The optimizations that sound smart but aren’t
Switching to a smaller model is the obvious move that often backfires. Yes, the model is faster, but if it now needs two attempts or a clarifying turn to land the right answer, you’ve made things worse. Measure end-to-end task completion time, not single-call latency.
Self-hosting open models for “speed” is another one. Unless you have serious infra muscle, a managed endpoint from someone like Together or Fireworks usually beats whatever you’ll cobble together on your own GPUs, and the big providers are getting faster every quarter. I’ve stopped suggesting this to clients unless they have a clear compliance reason.

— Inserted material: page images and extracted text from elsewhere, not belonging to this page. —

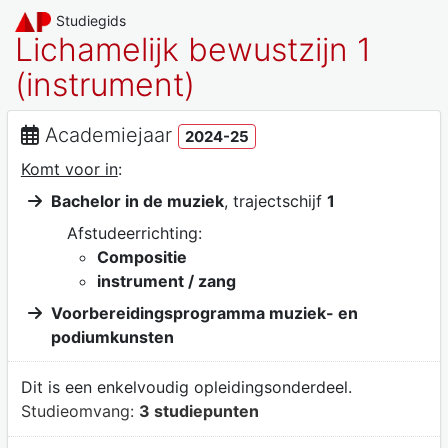
Studiegids
Lichamelijk bewustzijn 1
(instrument)
Academiejaar
2024-25
Komt voor in
:
Bachelor in de muziek
, trajectschijf
1
Afstudeerrichting:
Compositie
instrument / zang
Voorbereidingsprogramma muziek- en
podiumkunsten
Dit is een enkelvoudig opleidingsonderdeel.
Studieomvang:
3 studiepunten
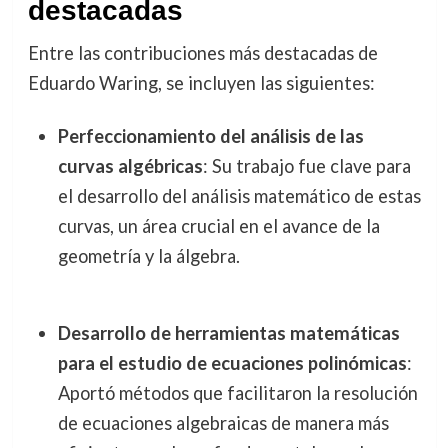
destacadas
Entre las contribuciones más destacadas de
Eduardo Waring, se incluyen las siguientes:
Perfeccionamiento del análisis de las
curvas algébricas
: Su trabajo fue clave para
el desarrollo del análisis matemático de estas
curvas, un área crucial en el avance de la
geometría y la álgebra.
Desarrollo de herramientas matemáticas
para el estudio de ecuaciones polinómicas
:
Aportó métodos que facilitaron la resolución
de ecuaciones algebraicas de manera más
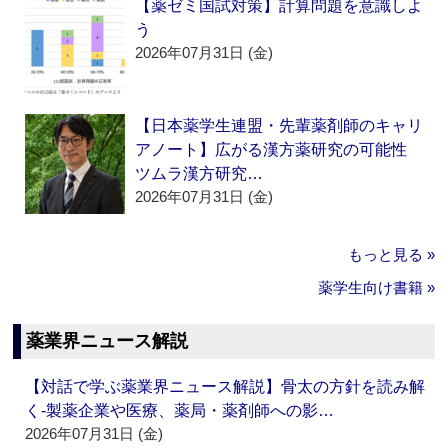
【薬ゼミ国試対策】計算問題を意識しよ
う
2026年07月31日 (金)
【日本薬学生連盟・先輩薬剤師のキャリ
アノート】広がる漢方薬研究の可能性
ツムラ漢方研究…
2026年07月31日 (金)
もっと見る »
薬学生向け書籍 »
薬業界ニュース解説
【対話で学ぶ薬業界ニュース解説】骨太の方針を読み解
く‐製薬企業や医療、薬局・薬剤師への影…
2026年07月31日 (金)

Aggressive context trimming can save 200ms and cost you the answer. Token count and latency are related but not linearly. Past a point you’re cutting muscle, not fat.
The honest tradeoff for marketing teams
Here’s what I keep telling marketing operators who want to ship a real-time agent: you cannot have best-model quality, full agentic behavior, deep retrieval, and sub-4-second response all at once. You can have three. Pick which one you’ll compromise.
For most lead-gen and support use cases, I’d compromise on “best model.” A well-prompted mid-tier model with good retrieval and parallel tools beats a poorly orchestrated frontier model every time, and it does so inside the latency budget.
If you’re scoping an AI agent project this quarter, set the latency budget before you pick the model. Write it on the brief: time to first token under 800ms, full response under 4 seconds, voice variant under 1.5s. Then make every architecture decision answer to that number. The teams I’ve watched succeed treat latency as a product requirement, not a thing to optimize later. The ones still stuck in pilot treat it as a nice-to-have, and their bounce rates tell the story.